C++ is fast not just because of the static declarations of the vector and the elements that go into it, but crucially because using templates/generics one specifies that the vector will only contain elements of a certain type, e.g. vector with tuples of three elements. Cython can’t do this last thing and it sounds nontrivial — it would have to be enforced at compile time, somehow (typechecking at runtime is what Python already does). So right now when you pop something off a list in Cython there is no way of knowing in advance what type it is , and putting it in a typed variable only adds a typecheck, not speed. This means that there is no way of bypassing the Python interpreter in this regard, and it seems to me it’s the most crucial shortcoming of Cython for non-numerical tasks.

The manual way of solving this is to subclass the python list/dict (or perhaps std::vector) with a cdef class for a specific type of element or key-value combination. This would amount to the same thing as the code that templates are generating. As long as you use the resulting class in Cython code it should provide an improvement.

Using databases or arrays just solves a different problem, because this is about putting arbitrary objects (but with a specific type, and preferably a cdef class) in containers.

And std::map shouldn’t be compared to dict; std::map maintains keys in sorted order because it is a balanced tree, dict solves a different problem.

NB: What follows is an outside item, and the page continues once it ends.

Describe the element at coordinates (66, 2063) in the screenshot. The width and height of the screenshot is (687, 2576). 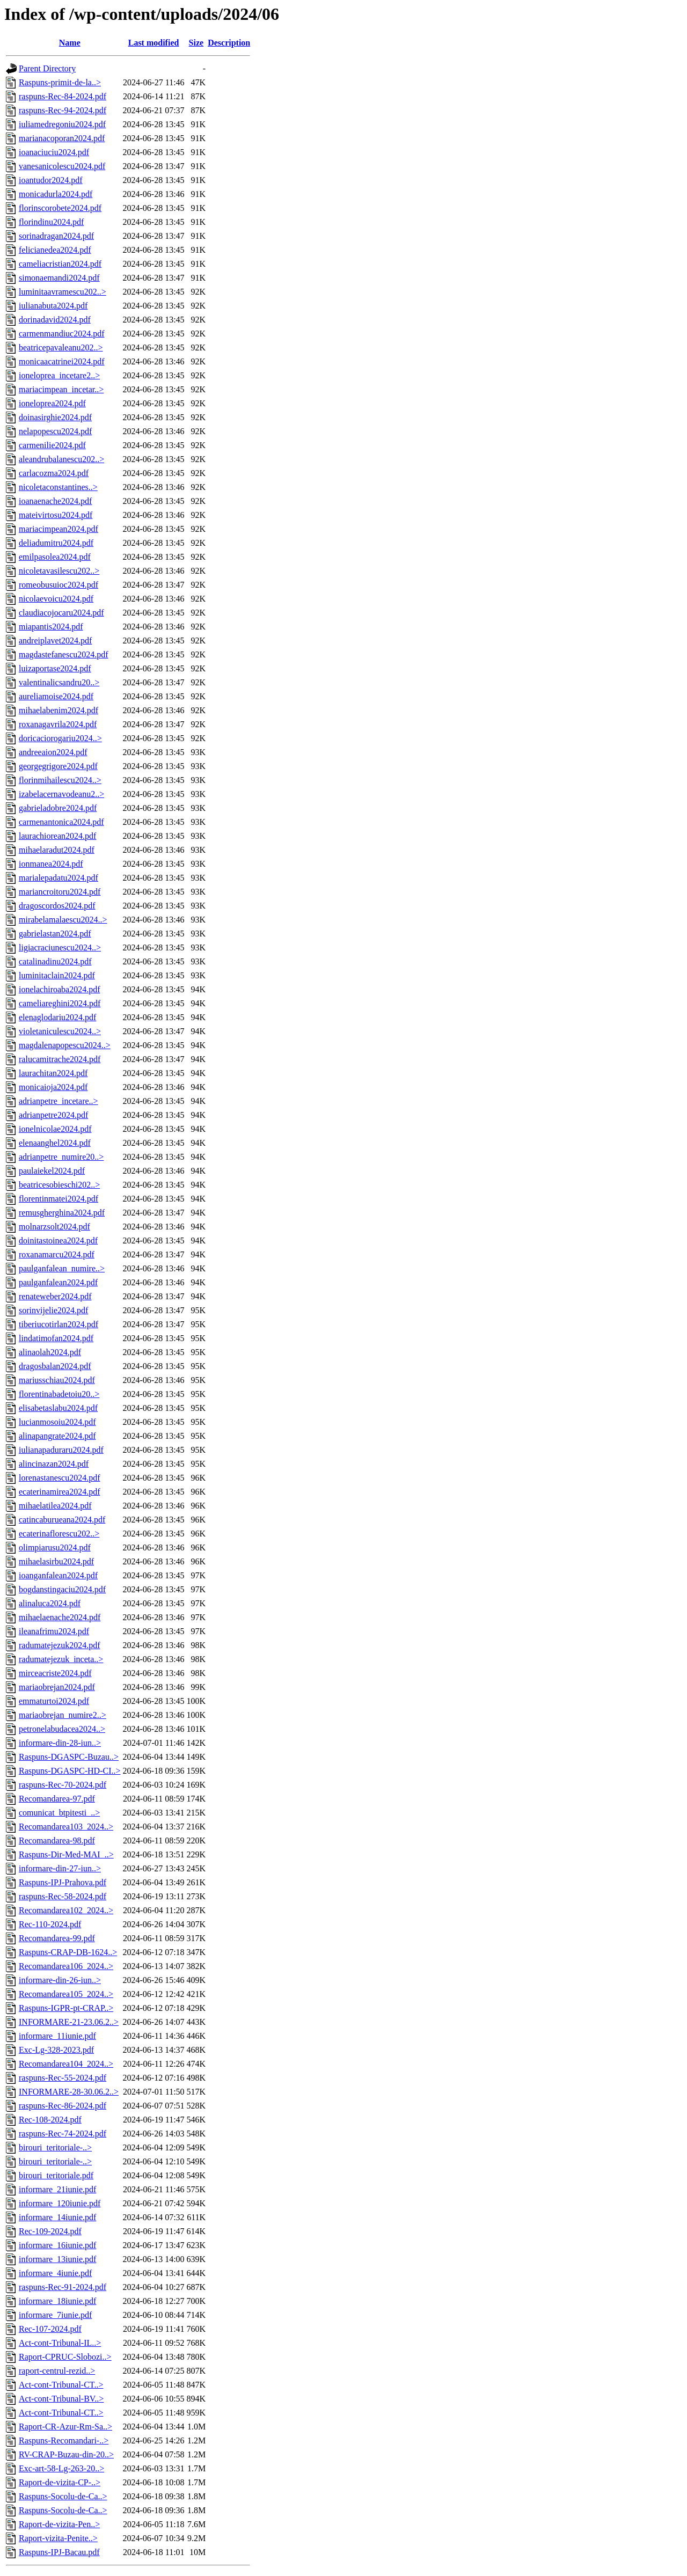
I see `Recomandarea104_2024..>` at that location.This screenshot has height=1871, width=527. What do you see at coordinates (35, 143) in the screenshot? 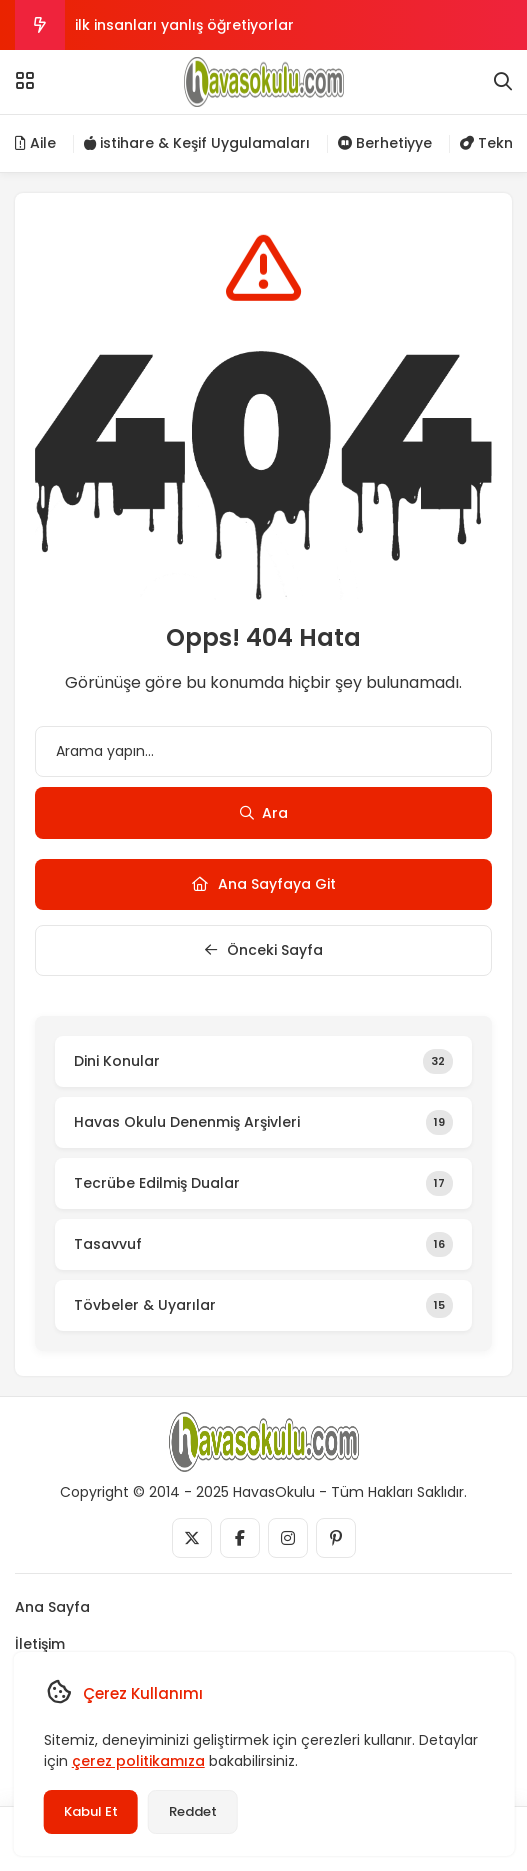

A better comparison would be dict and Google’s hashtable.

Answered By: Andreas

Cython now has template support, and comes with declarations for some of the STL containers.

See http://docs.cython.org/src/userguide/wrapping_CPlusPlus.html#standard-library

Here’s the example they give:

from libcpp.vector cimport vector

cdef vector[int] vect
cdef int i
for i in range(10):
    vect.push_back(i)
for i in range(10):
    print vect[i]
Answered By: Sam Hartsfield

Just because it was not mentioned here: You can easily wrap for example a C++ vector in a custom extension type.

from libcpp.vector cimport vector

cdef class pyvector:
    """Extension type wrapping a vector"""
    cdef vector[long] _data

    cpdef void push_back(self, long x):
        self._data.push_back(x)

    @property
    def data(self):
        return self._data

In this way, you can store your data in a vector allowing fast Cython operations while still being able to access the data (with some overhead) from the Python side.